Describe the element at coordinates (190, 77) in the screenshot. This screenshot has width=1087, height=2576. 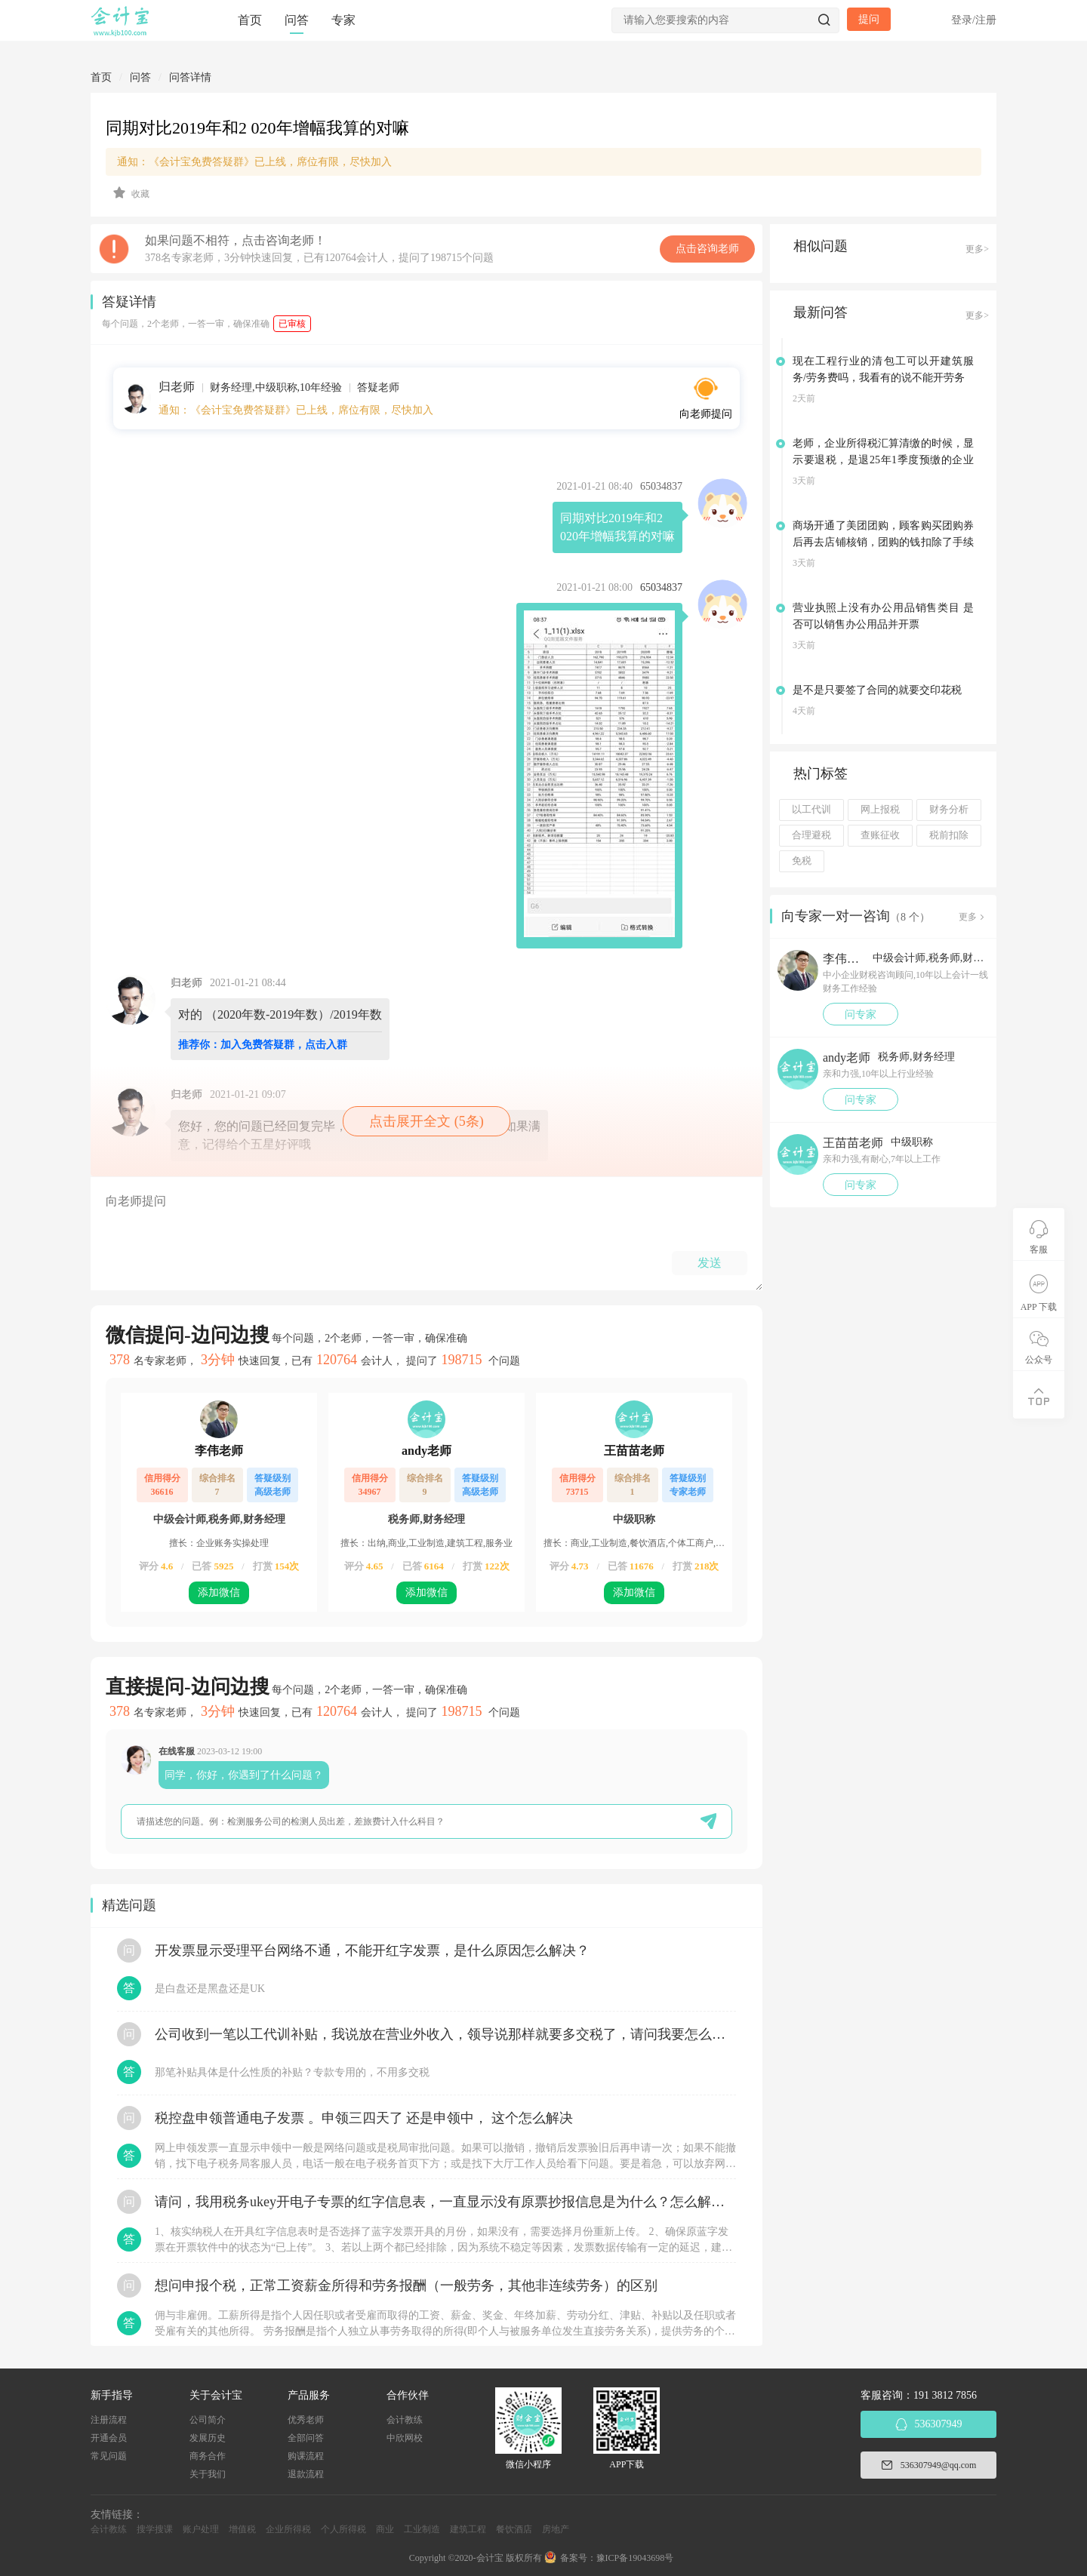
I see `问答详情` at that location.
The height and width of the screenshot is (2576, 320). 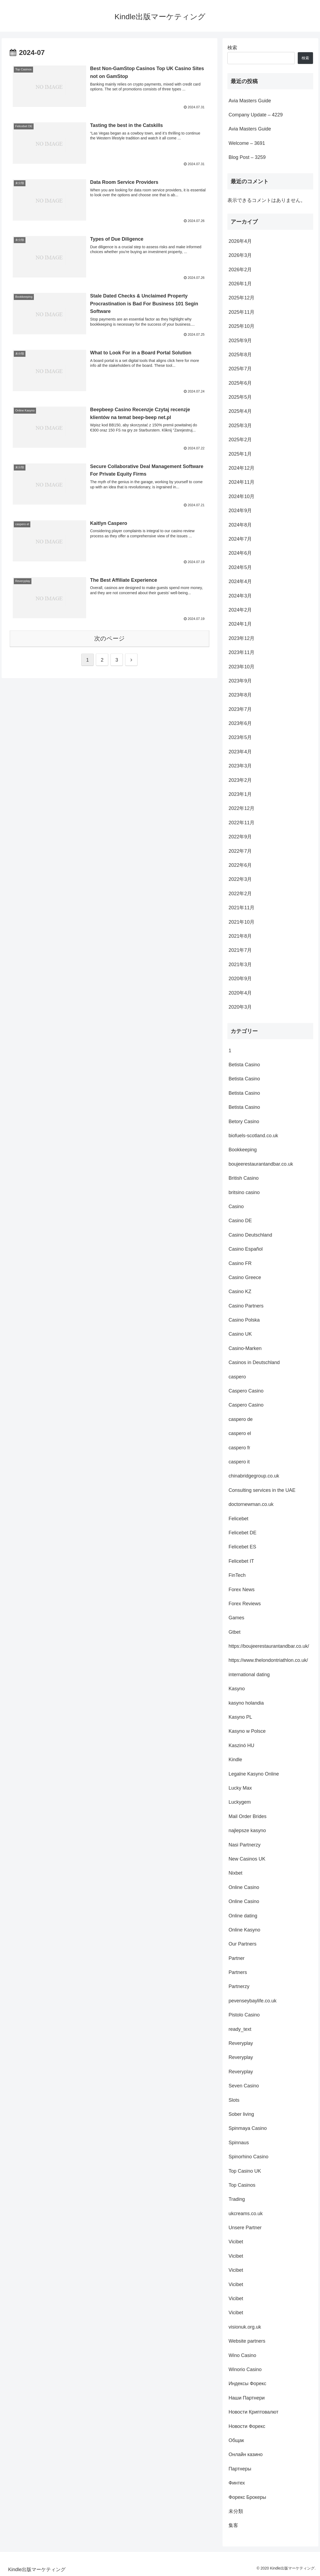 I want to click on Top Casino UK, so click(x=244, y=2171).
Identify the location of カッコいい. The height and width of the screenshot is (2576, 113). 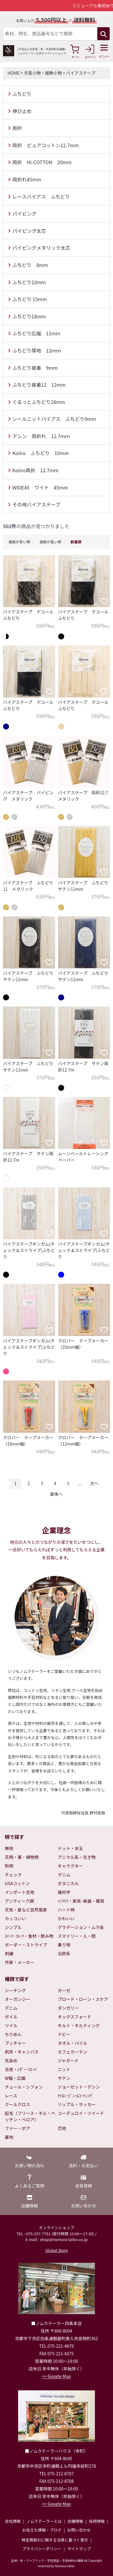
(15, 1918).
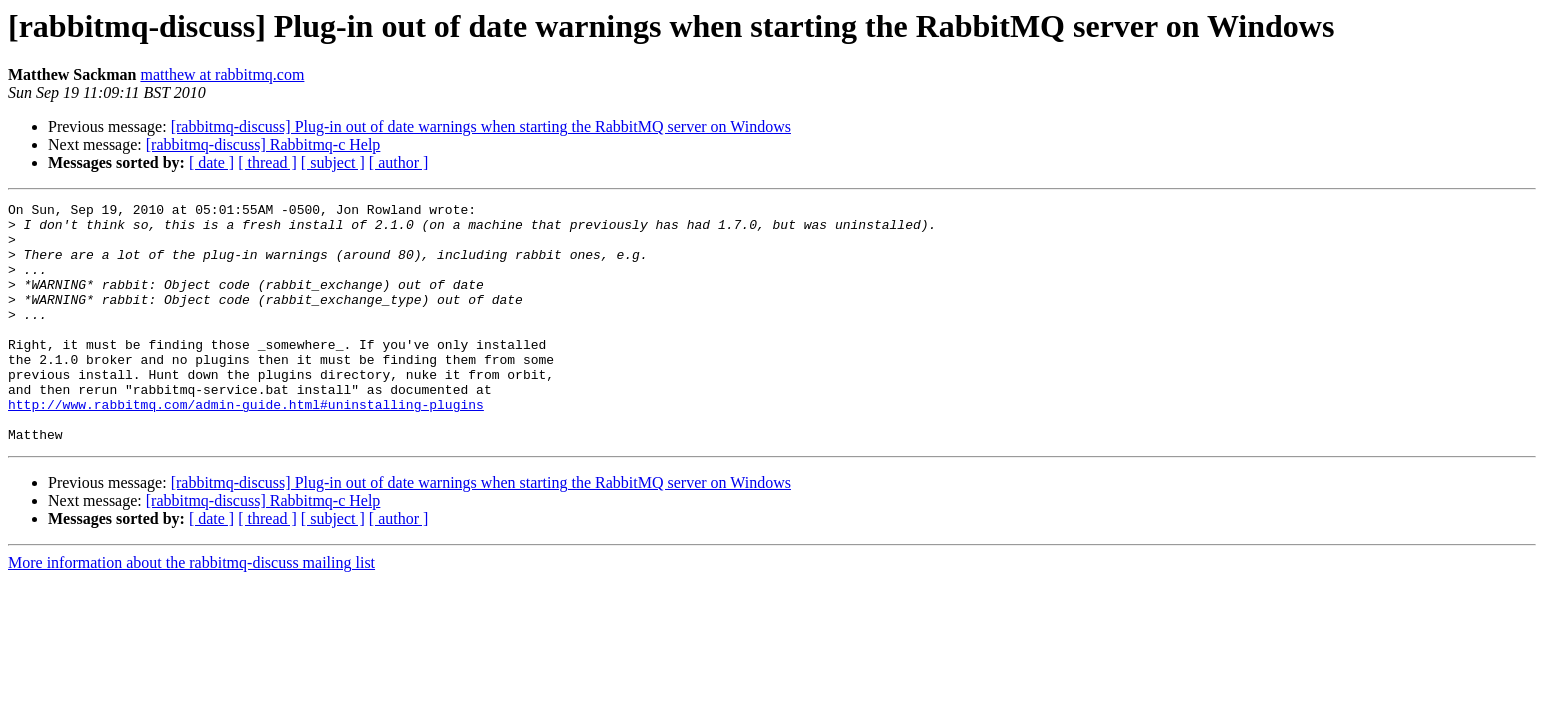  What do you see at coordinates (191, 610) in the screenshot?
I see `More information about the rabbitmq-discuss mailing list` at bounding box center [191, 610].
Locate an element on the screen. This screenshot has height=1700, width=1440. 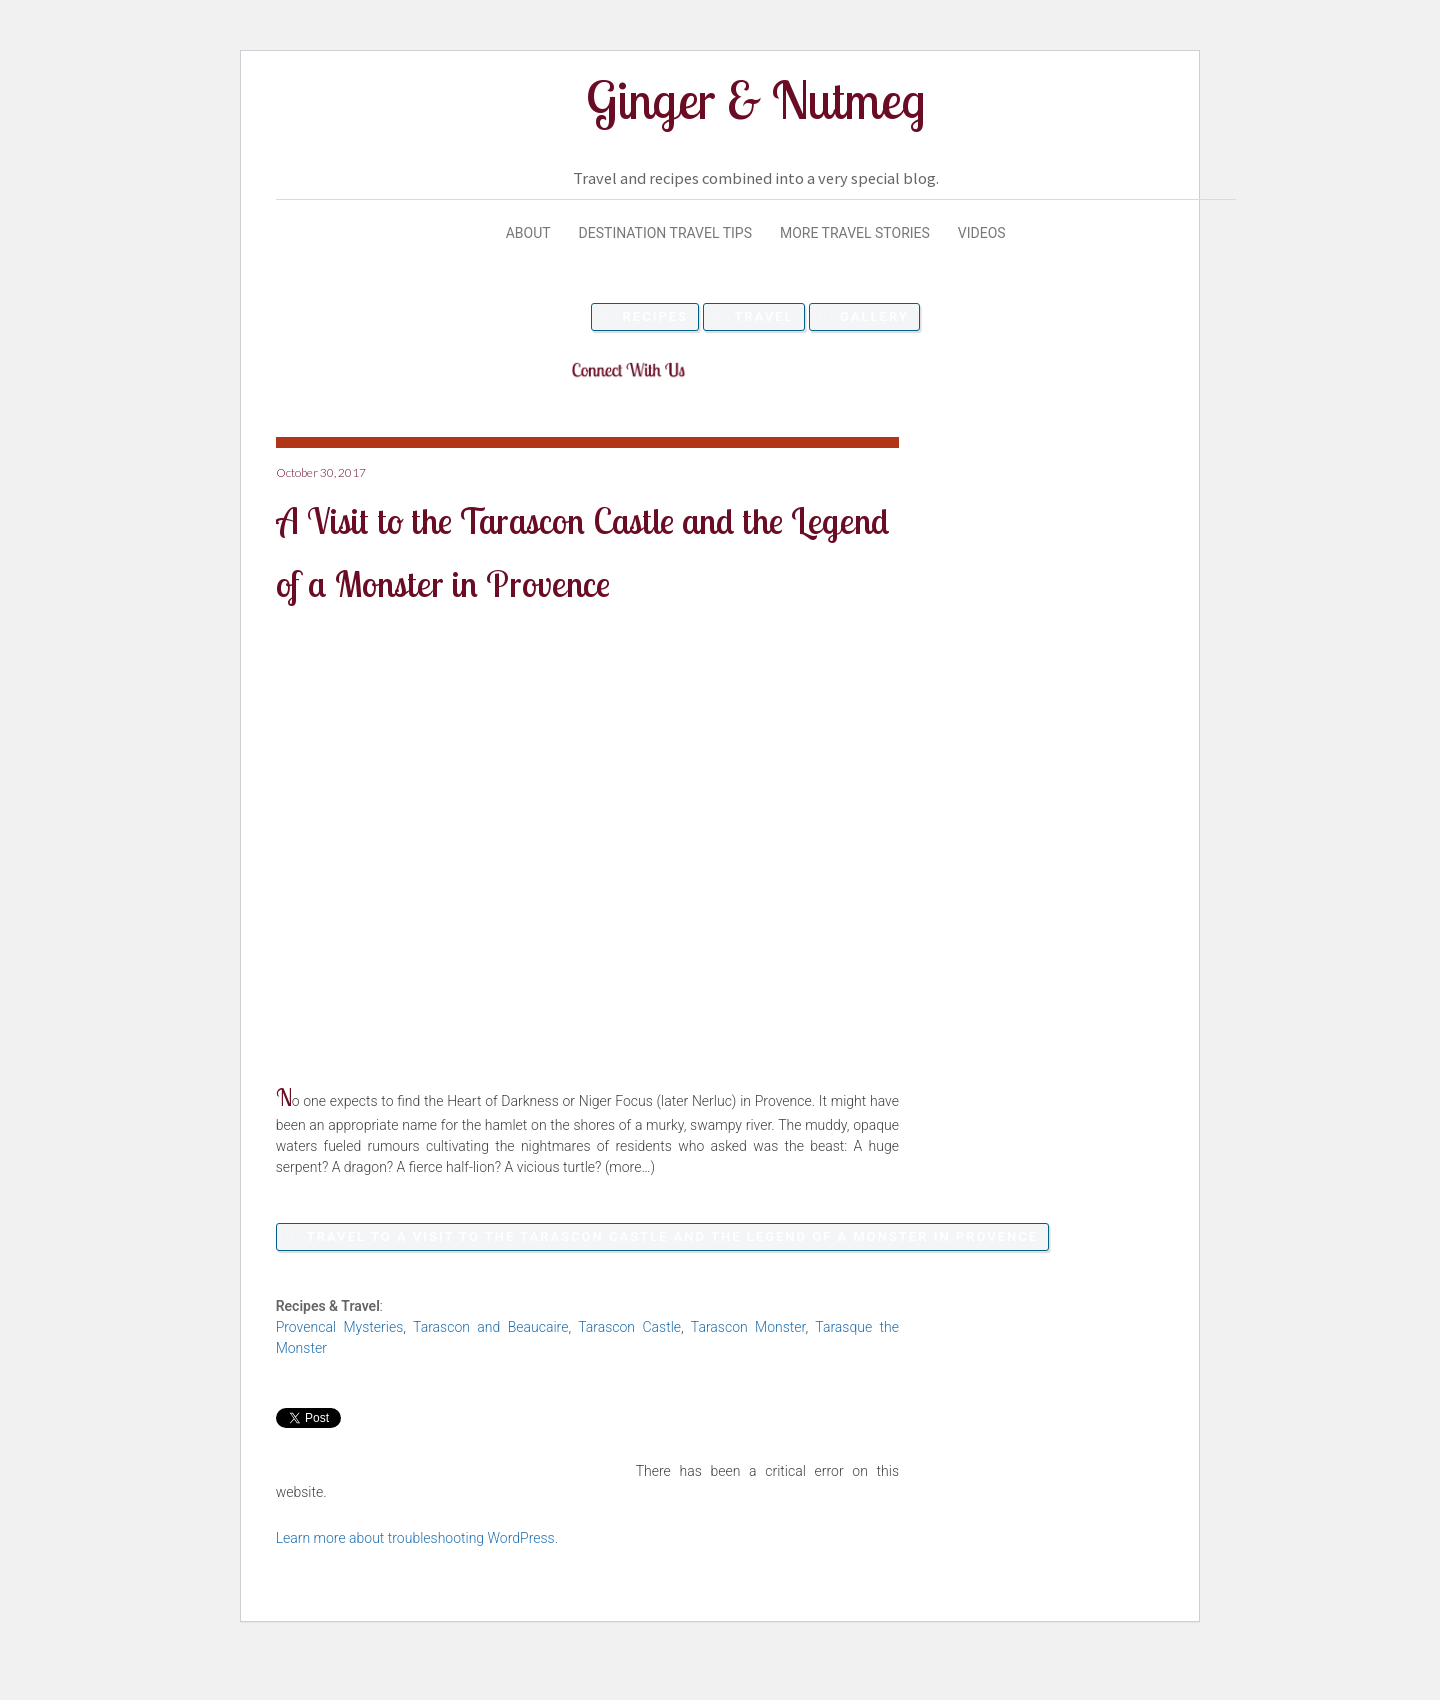
Travel is located at coordinates (763, 316).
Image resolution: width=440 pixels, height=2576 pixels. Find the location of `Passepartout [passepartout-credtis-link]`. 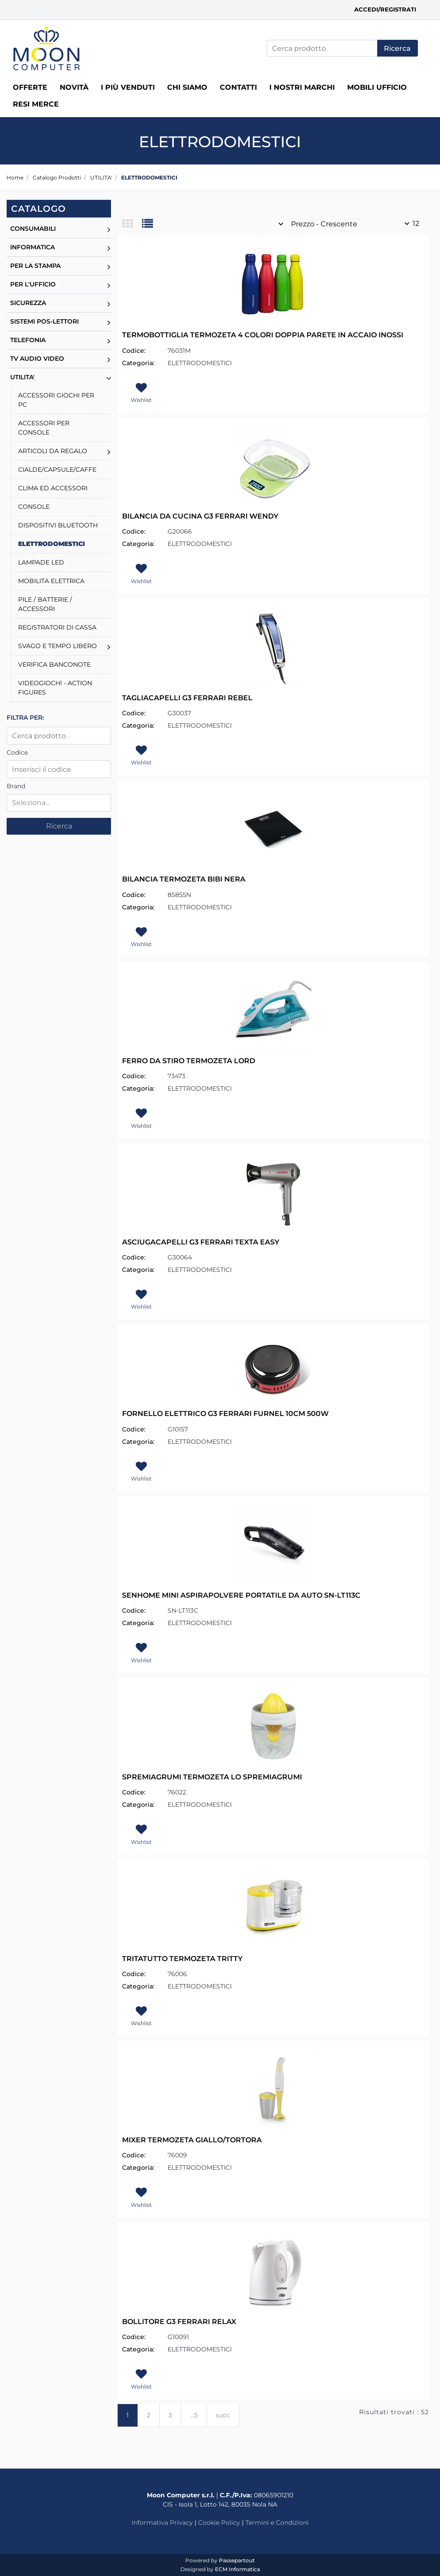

·····

■ Exercise
From the line holding "Locate an element" down to the final line of the entries above, print every line exactly. Pictures do not go in.

■ Finished task
Locate an element on the screen. This screenshot has height=1700, width=1440. 
Travel is located at coordinates (763, 316).
Image resolution: width=440 pixels, height=2576 pixels. Find the location of `Passepartout [passepartout-credtis-link]`. 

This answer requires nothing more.